Sometimes I show up for a meeting [with Gates], and he knows more about some aspects of my product than I do. He's a force. So you have to look at it and say, 'Wow, if he steps aside, Microsoft will change.' Everyone recognizes that, but at same time, Microsoft is much bigger than Bill. There are many brilliant people there, like CTO Craig Mundie. And I've known Ray [Ozzie] since Lotus and worked with him through the Notes days and have a great relationship with him. I just had dinner with him a few weeks ago. Ray is brilliant.

CRN: What did you talk about over dinner? Enabling software-as-a-service?

GELSINGER: Yes, that was certainly one of the topics, [as well as] Microsoft Live and Microsoft's data center visions for the future. Ray, as a practicing software developer, is probably the best in the world, and he is a very deep thinker with respect to many aspects of software and software architecture. But he's also a very congenial person. He doesn't have that incredible external intensity as Bill, so he's a different personality. He will be a tremendous person for Microsoft, and I look forward to working with him a lot more going forward.

NEXT: The impact of the Windows Vista launch and virtualization technology. CRN: On the subject of Microsoft, how big will the Windows Vista launch be for Intel in 2007?

GELSINGER: For the consumer, it will happen in 2007. Consumers will move quickly. The product has a new user interface and the strength of Microsoft's marketing. The market for businesses will, of course, be more conservative. But they will look at it. They want a clear value proposition, and BitLocker and different security models and mobile capabilities [in Vista] all have a clear, solid value proposition. But it's a conservative customer base, so as a result it'll be late 2007 and 2008 when the business [customer] impact will start being felt. Even though I expect that once [Vista's value is] proven, customers will demand Vista-ready platforms today. They may not deploy for three more years in some cases, but we can expect it as a basic buying requirement very quickly [after Vista's launch].

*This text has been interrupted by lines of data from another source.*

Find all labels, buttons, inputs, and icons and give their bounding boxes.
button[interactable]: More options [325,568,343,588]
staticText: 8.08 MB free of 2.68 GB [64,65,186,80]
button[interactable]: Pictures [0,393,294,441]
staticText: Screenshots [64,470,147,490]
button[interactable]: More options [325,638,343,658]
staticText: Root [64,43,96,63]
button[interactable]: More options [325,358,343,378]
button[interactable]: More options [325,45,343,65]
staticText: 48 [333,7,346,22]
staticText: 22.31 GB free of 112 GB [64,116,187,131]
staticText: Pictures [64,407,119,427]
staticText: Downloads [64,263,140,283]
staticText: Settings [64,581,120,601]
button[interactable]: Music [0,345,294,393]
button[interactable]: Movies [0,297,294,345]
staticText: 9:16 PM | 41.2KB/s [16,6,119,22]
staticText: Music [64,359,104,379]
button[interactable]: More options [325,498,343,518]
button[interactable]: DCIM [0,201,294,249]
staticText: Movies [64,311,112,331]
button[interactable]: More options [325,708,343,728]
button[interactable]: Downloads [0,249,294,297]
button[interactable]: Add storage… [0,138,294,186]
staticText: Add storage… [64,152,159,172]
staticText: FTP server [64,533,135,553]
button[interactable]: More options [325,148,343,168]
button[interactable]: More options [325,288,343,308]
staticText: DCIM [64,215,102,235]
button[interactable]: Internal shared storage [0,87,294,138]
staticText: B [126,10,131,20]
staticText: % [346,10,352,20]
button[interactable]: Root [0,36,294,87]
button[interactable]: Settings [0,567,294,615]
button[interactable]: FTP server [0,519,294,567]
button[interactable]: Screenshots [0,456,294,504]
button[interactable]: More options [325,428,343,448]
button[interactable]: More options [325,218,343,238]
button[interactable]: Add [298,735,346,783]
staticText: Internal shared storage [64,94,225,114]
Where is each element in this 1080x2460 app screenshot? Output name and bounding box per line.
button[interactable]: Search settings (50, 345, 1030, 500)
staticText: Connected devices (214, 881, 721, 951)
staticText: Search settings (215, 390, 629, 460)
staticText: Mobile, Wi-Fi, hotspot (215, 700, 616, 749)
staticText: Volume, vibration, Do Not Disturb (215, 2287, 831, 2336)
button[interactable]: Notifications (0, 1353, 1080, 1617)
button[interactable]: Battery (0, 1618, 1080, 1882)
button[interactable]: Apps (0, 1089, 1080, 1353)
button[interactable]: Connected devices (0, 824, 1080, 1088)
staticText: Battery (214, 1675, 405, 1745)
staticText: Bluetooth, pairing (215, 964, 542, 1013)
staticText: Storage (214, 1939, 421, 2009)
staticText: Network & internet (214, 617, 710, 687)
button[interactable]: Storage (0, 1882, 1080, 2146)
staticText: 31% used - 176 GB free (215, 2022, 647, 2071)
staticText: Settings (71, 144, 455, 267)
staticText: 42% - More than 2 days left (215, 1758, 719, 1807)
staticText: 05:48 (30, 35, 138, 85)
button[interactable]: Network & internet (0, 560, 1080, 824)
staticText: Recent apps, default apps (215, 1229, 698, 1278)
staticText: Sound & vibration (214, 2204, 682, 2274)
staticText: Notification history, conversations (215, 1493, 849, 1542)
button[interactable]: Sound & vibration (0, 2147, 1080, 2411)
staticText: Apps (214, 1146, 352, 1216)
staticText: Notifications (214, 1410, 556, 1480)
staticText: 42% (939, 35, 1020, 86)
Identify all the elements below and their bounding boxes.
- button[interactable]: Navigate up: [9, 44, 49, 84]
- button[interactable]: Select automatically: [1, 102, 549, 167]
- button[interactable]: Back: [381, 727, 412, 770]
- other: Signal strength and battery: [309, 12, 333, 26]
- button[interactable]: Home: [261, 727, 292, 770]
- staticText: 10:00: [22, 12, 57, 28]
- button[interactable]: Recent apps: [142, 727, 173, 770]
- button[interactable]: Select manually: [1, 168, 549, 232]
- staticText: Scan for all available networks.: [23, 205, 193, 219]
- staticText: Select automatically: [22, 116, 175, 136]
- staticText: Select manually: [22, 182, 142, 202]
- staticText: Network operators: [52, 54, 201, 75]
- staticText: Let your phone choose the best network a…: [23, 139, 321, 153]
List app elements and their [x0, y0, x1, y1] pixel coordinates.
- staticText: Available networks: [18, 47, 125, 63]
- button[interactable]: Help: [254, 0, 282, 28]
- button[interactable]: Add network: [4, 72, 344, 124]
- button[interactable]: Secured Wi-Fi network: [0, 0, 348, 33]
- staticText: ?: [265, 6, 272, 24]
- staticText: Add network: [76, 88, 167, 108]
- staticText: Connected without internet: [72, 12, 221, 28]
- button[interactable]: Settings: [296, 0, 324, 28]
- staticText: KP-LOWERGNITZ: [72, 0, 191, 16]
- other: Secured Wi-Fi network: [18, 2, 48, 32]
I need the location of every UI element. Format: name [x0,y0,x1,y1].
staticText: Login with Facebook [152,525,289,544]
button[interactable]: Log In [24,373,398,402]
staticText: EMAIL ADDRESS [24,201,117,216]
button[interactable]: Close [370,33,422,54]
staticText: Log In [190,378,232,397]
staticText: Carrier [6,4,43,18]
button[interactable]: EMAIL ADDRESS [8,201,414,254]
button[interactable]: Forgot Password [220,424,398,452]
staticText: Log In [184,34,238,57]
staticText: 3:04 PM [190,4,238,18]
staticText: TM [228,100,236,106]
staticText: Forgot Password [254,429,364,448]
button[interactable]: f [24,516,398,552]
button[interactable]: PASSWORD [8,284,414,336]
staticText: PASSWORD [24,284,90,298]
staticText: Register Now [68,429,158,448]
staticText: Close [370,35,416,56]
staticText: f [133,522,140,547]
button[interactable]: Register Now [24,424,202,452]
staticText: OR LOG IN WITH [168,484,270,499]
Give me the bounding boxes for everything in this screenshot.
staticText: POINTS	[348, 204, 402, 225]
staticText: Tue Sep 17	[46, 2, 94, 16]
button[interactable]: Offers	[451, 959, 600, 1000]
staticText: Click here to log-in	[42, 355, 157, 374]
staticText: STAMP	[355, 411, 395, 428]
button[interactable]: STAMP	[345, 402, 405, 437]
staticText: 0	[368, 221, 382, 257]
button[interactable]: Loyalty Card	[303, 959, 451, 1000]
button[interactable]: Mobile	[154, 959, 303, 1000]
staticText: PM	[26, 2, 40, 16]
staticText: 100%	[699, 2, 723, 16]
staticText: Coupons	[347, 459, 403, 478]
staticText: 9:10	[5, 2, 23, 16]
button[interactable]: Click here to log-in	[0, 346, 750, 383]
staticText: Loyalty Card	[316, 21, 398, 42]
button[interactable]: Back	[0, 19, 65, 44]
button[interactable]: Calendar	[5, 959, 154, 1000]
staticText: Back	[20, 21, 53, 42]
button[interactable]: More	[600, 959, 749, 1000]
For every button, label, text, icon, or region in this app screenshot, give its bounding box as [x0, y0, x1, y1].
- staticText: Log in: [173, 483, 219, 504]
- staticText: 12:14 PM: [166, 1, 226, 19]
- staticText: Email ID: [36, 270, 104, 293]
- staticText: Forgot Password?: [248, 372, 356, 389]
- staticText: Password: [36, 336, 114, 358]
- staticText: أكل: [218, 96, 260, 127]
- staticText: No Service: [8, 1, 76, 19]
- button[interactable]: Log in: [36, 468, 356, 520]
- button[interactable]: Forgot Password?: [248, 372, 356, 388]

CRN: Many industry analysts say Vista will require the purchase of a new PC. Yet other analysts say PCs shipped in the last couple of years are adequate. What's the truth?

GELSINGER: We'll have customers taking a look at their [PC] fleet and saying they will upgrade their year-three and year-four models now because in 2008 they will want to move to Vista. So we tend to see an acceleration in the replacement rate of older machines.

CRN: Do you expect Vista to drive a big PC refresh in 2007?

GELSINGER: We are expecting a positive [increase in PC sales]. A big refresh would clearly be overstating it.

CRN: With all the hype about Linux on the desktop and a new "LinTel"world, it seems the open-source operating system is failing to make gains in mainstream business desktop use. Why?

GELSINGER: [A lack of] applications.

CRN: Intel's relationship with AMD of late has been quite contentious. Now that AMD has partnered with Dell -- and upset some system builders -- do you see this as an opportunity for Intel to approach AMD's system builders and VAR partners?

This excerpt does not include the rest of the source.